▶ [What to do]:
Throughout the listing below, show every line in which "time" occurs.

▶ [Dataset]:
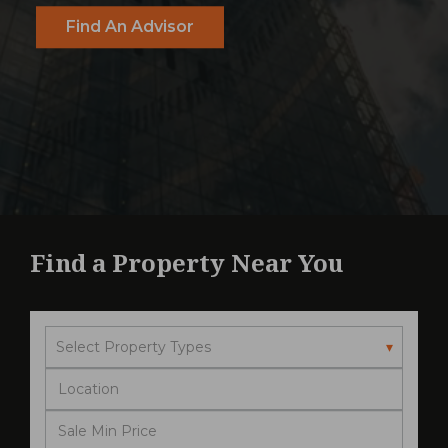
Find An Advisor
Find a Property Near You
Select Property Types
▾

---

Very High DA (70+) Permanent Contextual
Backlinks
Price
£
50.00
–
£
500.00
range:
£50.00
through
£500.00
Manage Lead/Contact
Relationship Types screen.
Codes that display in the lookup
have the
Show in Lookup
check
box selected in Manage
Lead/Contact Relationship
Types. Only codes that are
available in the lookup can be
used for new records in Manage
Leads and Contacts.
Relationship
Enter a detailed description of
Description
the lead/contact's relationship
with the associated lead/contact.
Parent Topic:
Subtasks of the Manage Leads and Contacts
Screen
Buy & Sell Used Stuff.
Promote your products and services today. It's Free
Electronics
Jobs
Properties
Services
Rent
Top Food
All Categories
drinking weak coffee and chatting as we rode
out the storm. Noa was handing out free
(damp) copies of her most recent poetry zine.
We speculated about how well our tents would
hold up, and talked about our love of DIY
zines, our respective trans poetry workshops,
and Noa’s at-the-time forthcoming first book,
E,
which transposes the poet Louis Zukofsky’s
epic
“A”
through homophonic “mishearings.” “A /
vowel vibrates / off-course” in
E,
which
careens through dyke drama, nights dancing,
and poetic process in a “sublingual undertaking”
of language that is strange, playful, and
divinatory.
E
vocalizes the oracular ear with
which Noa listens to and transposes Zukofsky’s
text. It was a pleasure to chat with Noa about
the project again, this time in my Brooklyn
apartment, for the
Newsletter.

▶ [Answer box]:
and Noa’s at-the-time forthcoming first book,
the project again, this time in my Brooklyn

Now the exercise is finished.